CESARE VIVALDI, 1991

 

         Gubinelli has been working on paper since the Seventies, since his first public appearances and therefore, practically always, with a sharpness of proposals and continuity of results which, of his discrete presence, make a rather unique and precious case in the panorama of art today.  A discrete presence, I repeat, not at all arrogant or presumptuous, and yet enlivened by the implicitly polemic pride of the artist who goes against the tide and neither wants nor knows how to find support in factors external to his own art, whether they be politics, fashion, society life or the simple acquiescence to the person who feels he can dictate the rules and arrogates himself the right to do so.  Silently, Gubinelli has always safely travelled the road which suits only him, well aware that a modest means like paper in itself contains infinite potentials of expression, and well aware that what he does and how he does it, in brief his direction, is one of the first and primary which have been offered to artists, of the Orient long before of the West.  If the relation exists which almost all critics attribute between our painter and Fontana, Castellani, Dorazio or, going even further back, Balla, Newman and even Malevich (and we are speaking of such critics as Lara Vinca Masini, Enrico Crispolti, Vanni Bramanti, etc.), even more illuminating is the relation which in 1985 Bruno Munari proposed between the painting of Gubinelli and oriental imagination.  In my opinion, especially Zen art in its claim to reach any objective-target without even aiming at it, has in the art of Gubinelli, compatibly with the changing situations of thought and action, an almost perfect confirmation.  Concentration is essential, expression a consequence:  the outcome of the artistic fact is therefore, in a certain sense, taken for granted, contained in all its infinite possibilities in its premises.

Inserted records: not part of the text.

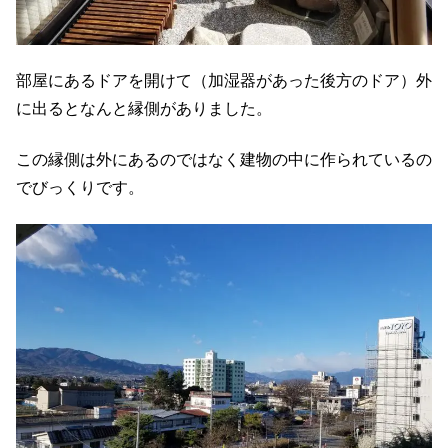
部屋にあるドアを開けて（加湿器があった後方のドア）外
に出るとなんと縁側がありました。
この縁側は外にあるのではなく建物の中に作られているの
でびっくりです。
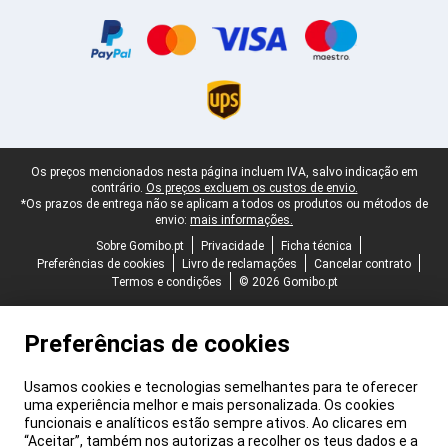
Certificados, métodos de pagamento, parceiros do serviço de ent
Rodapé legal
Os preços mencionados nesta página incluem IVA, salvo indicação em
contrário.
Os preços excluem os custos de envio.
*Os prazos de entrega não se aplicam a todos os produtos ou métodos de
envio:
mais informações.
Sobre Gomibo.pt
Privacidade
Ficha técnica
Preferências de cookies
Livro de reclamações
Cancelar contrato
Termos e condições
© 2026 Gomibo.pt
Preferências de cookies
Usamos cookies e tecnologias semelhantes para te oferecer
uma experiência melhor e mais personalizada. Os cookies
funcionais e analíticos estão sempre ativos. Ao clicares em
“Aceitar”, também nos autorizas a recolher os teus dados e a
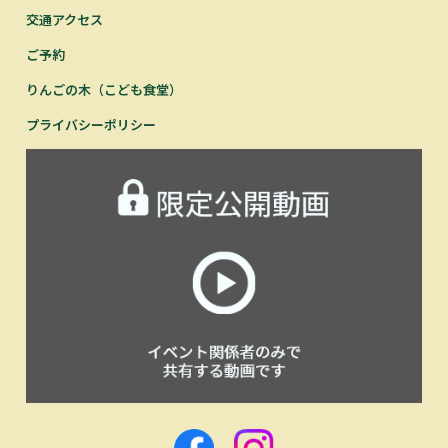
交通アクセス
ご予約
りんごの木（こども食堂）
プライバシーポリシー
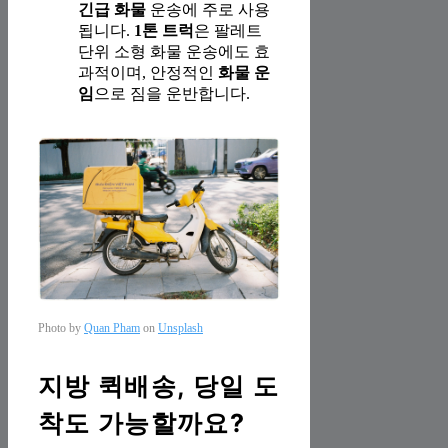
긴급 화물
운송에 주로 사용
됩니다.
1톤 트럭
은 팔레트
단위 소형 화물 운송에도 효
과적이며, 안정적인
화물 운
임
으로 짐을 운반합니다.
Photo by
Quan Pham
on
Unsplash
지방 퀵배송, 당일 도
착도 가능할까요?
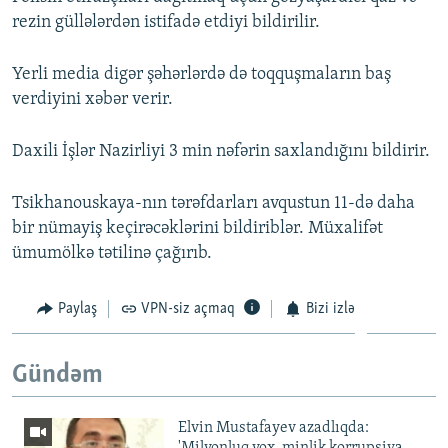
rezin güllələrdən istifadə etdiyi bildirilir.
Yerli media digər şəhərlərdə də toqquşmaların baş
verdiyini xəbər verir.
Daxili İşlər Nazirliyi 3 min nəfərin saxlandığını bildirir.
Tsikhanouskaya-nın tərəfdarları avqustun 11-də daha
bir nümayiş keçirəcəklərini bildiriblər. Müxalifət
ümumölkə tətilinə çağırıb.
Paylaş
VPN-siz açmaq
Bizi izlə
Gündəm
Elvin Mustafayev azadlıqda:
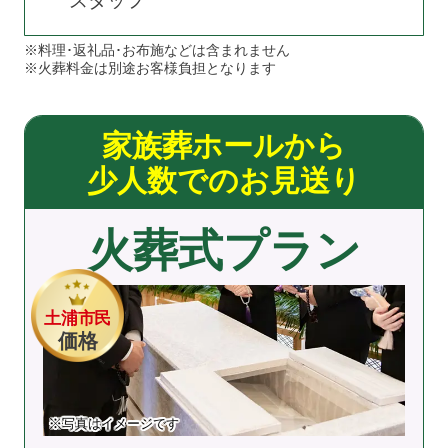
スタッフ
※料理･返礼品･お布施などは含まれません
※火葬料金は別途お客様負担となります
家族葬ホールから
少人数でのお見送り
火葬式プラン
土浦市民
価格
※写真はイメージです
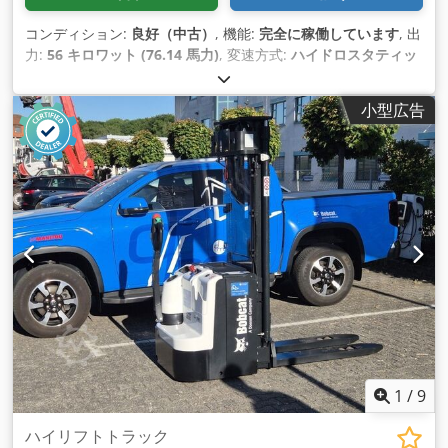
コンディション:
良好（中古）
, 機能:
完全に稼働しています
, 出
力:
56 キロワット (76.14 馬力)
, 変速方式:
ハイドロスタティッ
ク
, 燃料の種類:
ディーゼル
, 揚力:
2,200 kg/m
, 製造年:
2008
,
稼働時間:
4,871 h
, 装備:
キャビン, パレットフォーク
,
小型広告
1
/
9
ハイリフトトラック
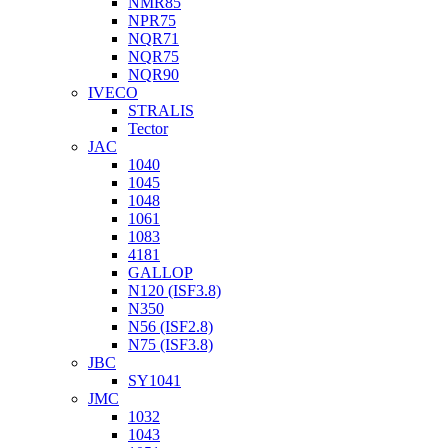
NMR85
NPR75
NQR71
NQR75
NQR90
IVECO
STRALIS
Tector
JAC
1040
1045
1048
1061
1083
4181
GALLOP
N120 (ISF3.8)
N350
N56 (ISF2.8)
N75 (ISF3.8)
JBC
SY1041
JMC
1032
1043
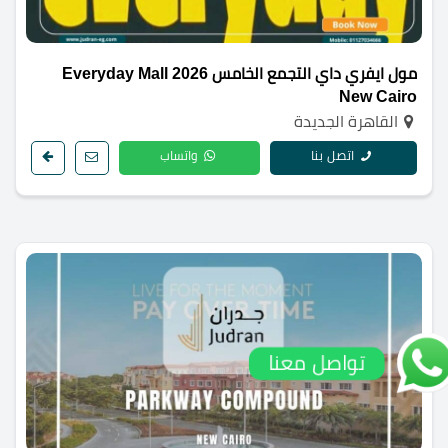
مول ايفري داي التجمع الخامس 2026 Everyday Mall
New Cairo
القاهرة الجديدة
اتصل بنا
واتساب
تواصل معنا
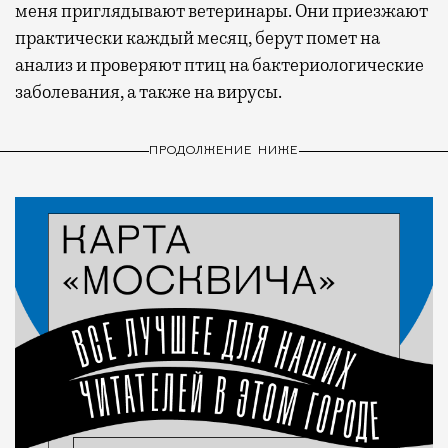
меня приглядывают ветеринары. Они приезжают
практически каждый месяц, берут помет на
анализ и проверяют птиц на бактериологические
заболевания, а также на вирусы.
ПРОДОЛЖЕНИЕ НИЖЕ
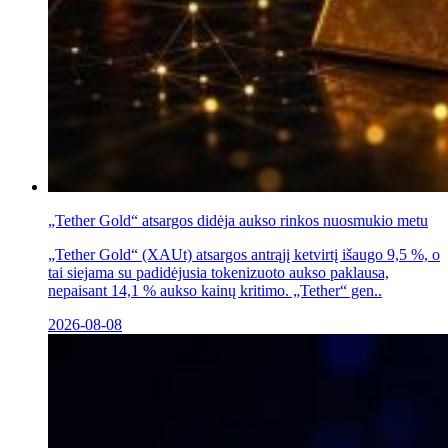
„Tether Gold“ atsargos didėja aukso rinkos nuosmukio metu
„Tether Gold“ (XAUt) atsargos antrąjį ketvirtį išaugo 9,5 %, o
tai siejama su padidėjusia tokenizuoto aukso paklausa,
nepaisant 14,1 % aukso kainų kritimo. „Tether“ gen..
2026-08-08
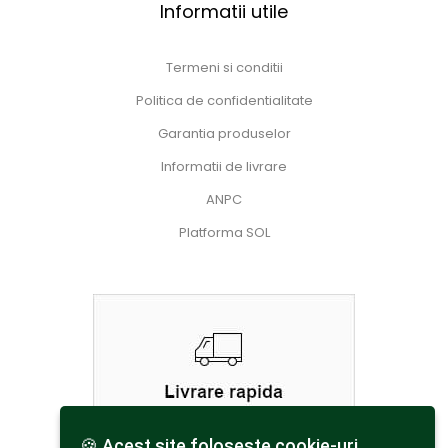
Informatii utile
Termeni si conditii
Politica de confidentialitate
Garantia produselor
Informatii de livrare
ANPC
Platforma SOL
🍪 Acest site foloseşte cookie-uri.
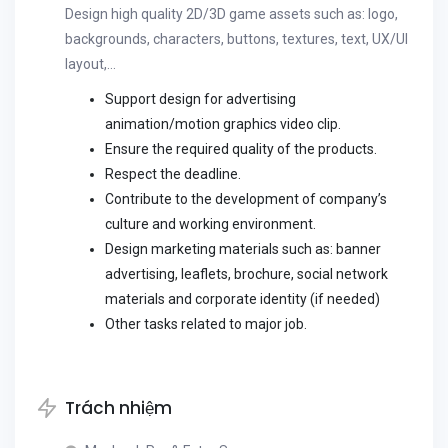
Design high quality 2D/3D game assets such as: logo,
backgrounds, characters, buttons, textures, text, UX/UI
layout,…
Support design for advertising
animation/motion graphics video clip.
Ensure the required quality of the products.
Respect the deadline.
Contribute to the development of company’s
culture and working environment.
Design marketing materials such as: banner
advertising, leaflets, brochure, social network
materials and corporate identity (if needed)
Other tasks related to major job.
Trách nhiệm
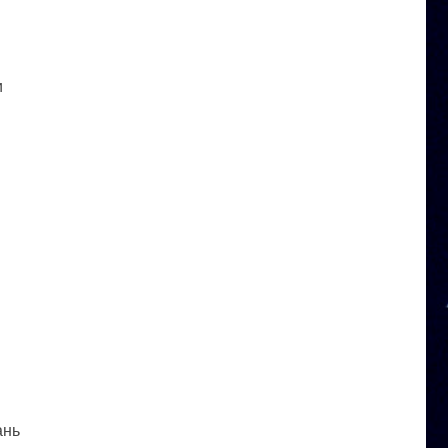
и
ань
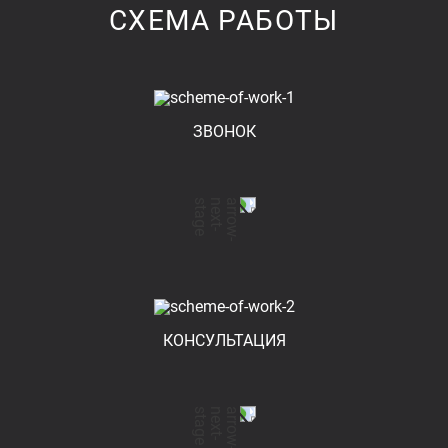
СХЕМА РАБОТЫ
ЗВОНОК
КОНСУЛЬТАЦИЯ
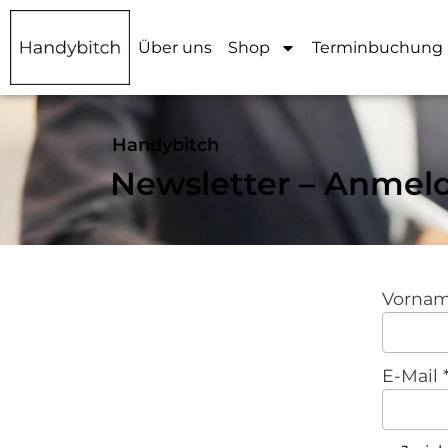
Über uns
Shop
Terminbuchung
Handybitch
Newsletter – Anmel
Vorna
E-Mail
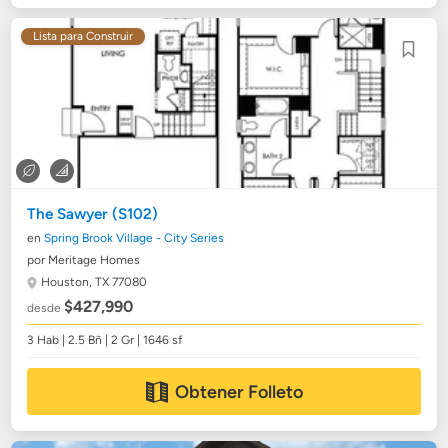
Lista para Construir
The Sawyer (S102)
en
Spring Brook Village - City Series
por Meritage Homes
Houston, TX 77080
$427,990
desde
3 Hab | 2.5 Bñ | 2 Gr | 1646 sf
Obtener Folleto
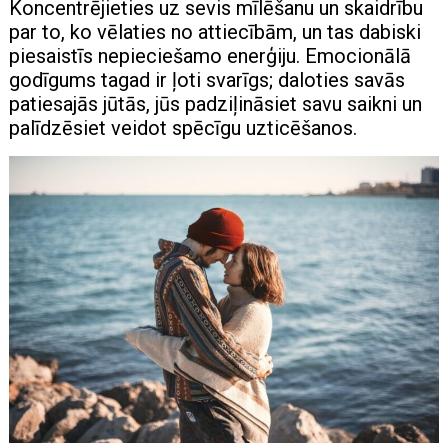
Koncentrējieties uz sevis mīlēšanu un skaidrību
par to, ko vēlaties no attiecībām, un tas dabiski
piesaistīs nepieciešamo enerģiju. Emocionālā
godīgums tagad ir ļoti svarīgs; daloties savās
patiesajās jūtās, jūs padziļināsiet savu saikni un
palīdzēsiet veidot spēcīgu uzticēšanos.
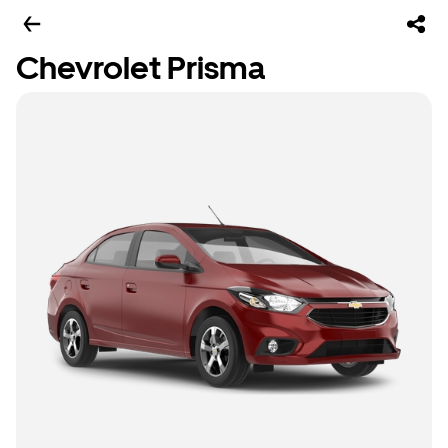
Chevrolet Prisma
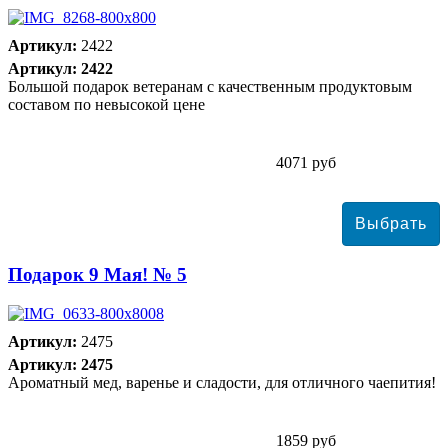
Артикул:
2422
Артикул: 2422
Большой подарок ветеранам с качественным продуктовым
составом по невысокой цене
4071 руб
Подарок 9 Мая! № 5
Артикул:
2475
Артикул: 2475
Ароматный мед, варенье и сладости, для отличного чаепития!
1859 руб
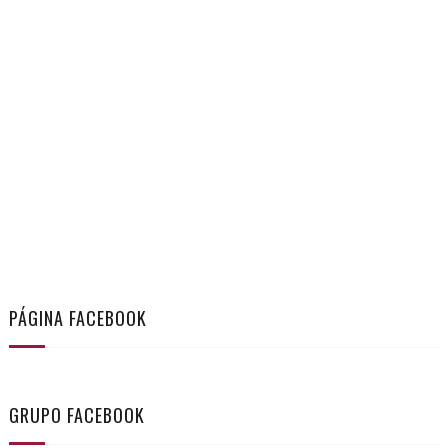
PÁGINA FACEBOOK
GRUPO FACEBOOK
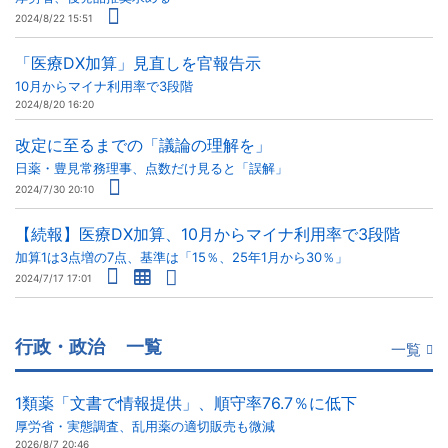
2024/8/22 15:51
「医療DX加算」見直しを官報告示
10月からマイナ利用率で3段階
2024/8/20 16:20
改定に至るまでの「議論の理解を」
日薬・豊見常務理事、点数だけ見ると「誤解」
2024/7/30 20:10
【続報】医療DX加算、10月からマイナ利用率で3段階
加算1は3点増の7点、基準は「15％、25年1月から30％」
2024/7/17 17:01
行政・政治
一覧
一覧
1類薬「文書で情報提供」、順守率76.7％に低下
厚労省・実態調査、乱用薬の適切販売も微減
2026/8/7 20:46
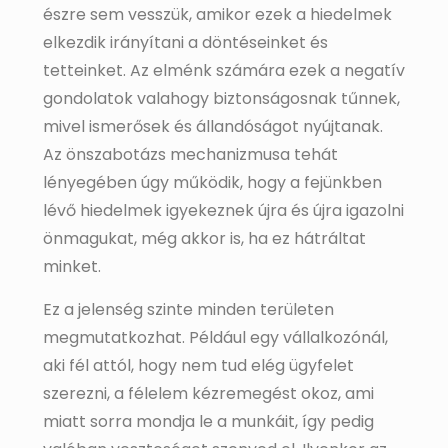
észre sem vesszük, amikor ezek a hiedelmek
elkezdik irányítani a döntéseinket és
tetteinket. Az elménk számára ezek a negatív
gondolatok valahogy biztonságosnak tűnnek,
mivel ismerősek és állandóságot nyújtanak.
Az önszabotázs mechanizmusa tehát
lényegében úgy működik, hogy a fejünkben
lévő hiedelmek igyekeznek újra és újra igazolni
önmagukat, még akkor is, ha ez hátráltat
minket.
Ez a jelenség szinte minden területen
megmutatkozhat. Például egy vállalkozónál,
aki fél attól, hogy nem tud elég ügyfelet
szerezni, a félelem kézremegést okoz, ami
miatt sorra mondja le a munkáit, így pedig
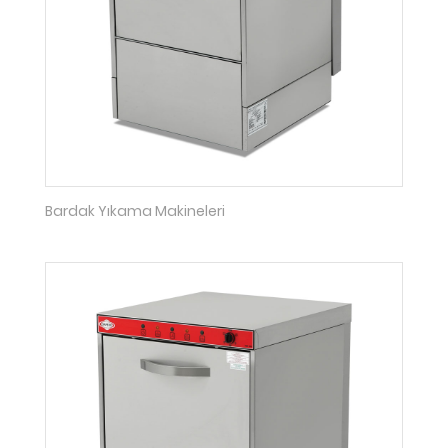
Bardak Yıkama Makineleri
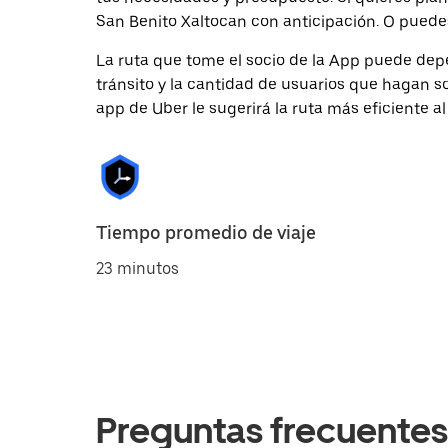
San Benito Xaltocan con anticipación. O puedes 
La ruta que tome el socio de la App puede depe
tránsito y la cantidad de usuarios que hagan so
app de Uber le sugerirá la ruta más eficiente al
Tiempo promedio de viaje
23 minutos
Preguntas frecuentes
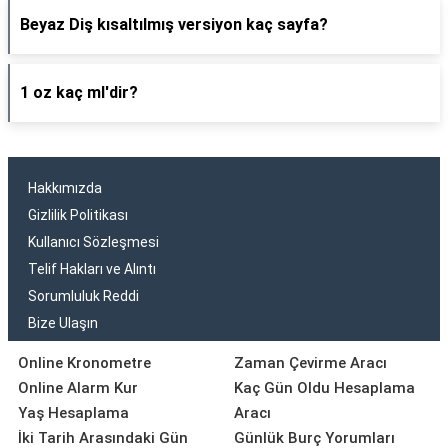
Beyaz Diş kısaltılmış versiyon kaç sayfa?
1 oz kaç ml'dir?
Hakkımızda
Gizlilik Politikası
Kullanıcı Sözleşmesi
Telif Hakları ve Alıntı
Sorumluluk Reddi
Bize Ulaşın
Online Kronometre
Zaman Çevirme Aracı
Online Alarm Kur
Kaç Gün Oldu Hesaplama
Yaş Hesaplama
Aracı
İki Tarih Arasındaki Gün
Günlük Burç Yorumları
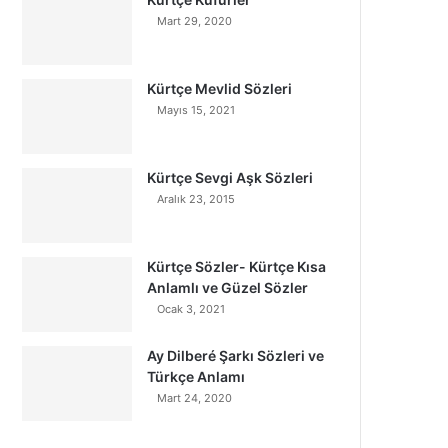
Mart 29, 2020
Kürtçe Mevlid Sözleri
Mayıs 15, 2021
Kürtçe Sevgi Aşk Sözleri
Aralık 23, 2015
Kürtçe Sözler- Kürtçe Kısa
Anlamlı ve Güzel Sözler
Ocak 3, 2021
Ay Dilberé Şarkı Sözleri ve
Türkçe Anlamı
Mart 24, 2020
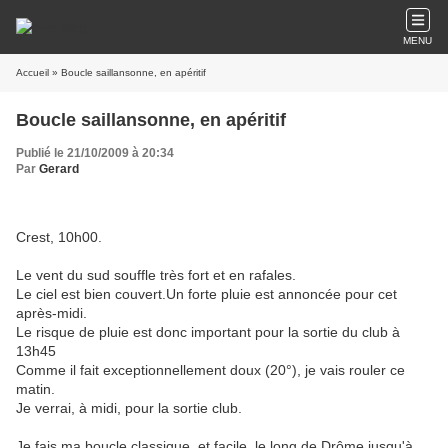
MENU
Accueil
» Boucle saillansonne, en apéritif
Boucle saillansonne, en apéritif
Publié le 21/10/2009 à 20:34
Par
Gerard
Crest, 10h00.
Le vent du sud souffle très fort et en rafales.
Le ciel est bien couvert.Un forte pluie est annoncée pour cet
après-midi.
Le risque de pluie est donc important pour la sortie du club à
13h45
Comme il fait exceptionnellement doux (20°), je vais rouler ce
matin.
Je verrai, à midi, pour la sortie club.
Je fais ma boucle classique, et facile, le long de Drôme jusqu'à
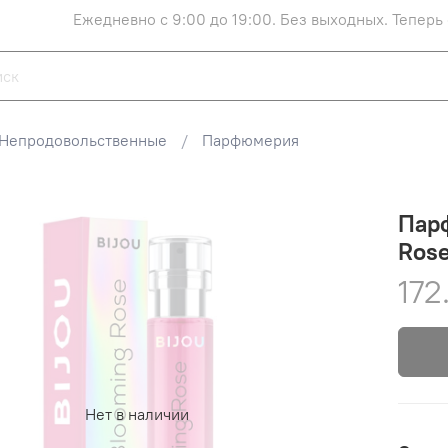
Ежедневно с 9:00 до 19:00. Без выходных. Теперь
Непродовольственные
Парфюмерия
Парф
Rose
172
Нет в наличии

         Gubinelli, in the Seventies, worked without using colour, cutting fine signs on white cardboard and folding it so as to animate the surfaces with subtle luminous vibrations.  Then he began with increased decision to set his attention on the architect's transparent paper, cutting and modelling it with folds and colouring it, with sharpness but also with great intensity; even posing himself the problem of occupying space on a rather vast scale, arranging this paper in cylinders to roll up and unroll, into cones to collect or spread out.  The problem, though always faced in a different manner, was and is, in reality, unique:  the declension of light in space with the consequent creation of always new spaces, creation every time obtained with the simple alteration of the background white, in a "minimum" and most elegant modulation, and later on with the introduction on that background of coloured clouds, with the total erasure of white and its alterations as means of expression and inquiry of the surface.  Something of the sort had tempted Carla Accardi who kept close to pure signed values, projecting her signs onto transparent plastic screens.  Gubinelli, however, in his own way carries out a different operation which only he succeeds in seeing through to the end, even though many had intuited it in more or less the right way:  the introduction of the practically absolute freedom of the informal in a very strict "pedalier," almost supremacist, made up of elementary inquiries and minimum alterations.  We recall the way in which Rothko breaks his favourite rectangular module with strong flares of colour-light; in Gubinelli's case, "rupture" occurs outside of any module, it advances along a route that can run parallel to the furrows traced by the incisions or by the modulations on the sheet of paper, but it can be totally divergent, not to say contradictory.

         All this presupposes  on Gubinelli's part, as Lara Vinca Masini wrote in distant 1977, a "level of cultural acquisition which takes for granted almost all the contemporary artistic-cultural platform in the area of an increasingly more reductive exploration, on light, space and structure."

Nor could it be otherwise considering how our painter wants to reach his own full originality operating in the most conscious way possible in the area of one of the most live "modern traditions," that of space light, among the most critically motivated and yet still rich in "works in progress," susceptible to closer examination and variations.

         Crispolti in 1989 rightly observes that Gubinelli in this tradition "has made interior probing his field of operation," and thus "there derives an evident condition of rarefied anxious lyricism, one vaguely shadowy, where the painter's emotivity is diffused and, in a certain manner, hidden, in an evocative flowing which escapes all measure of confession."

 

April 1991

Ed. Essegi, Pinacoteca Comunale, Loggetta Lombardesca, City of Ravenna, 1991.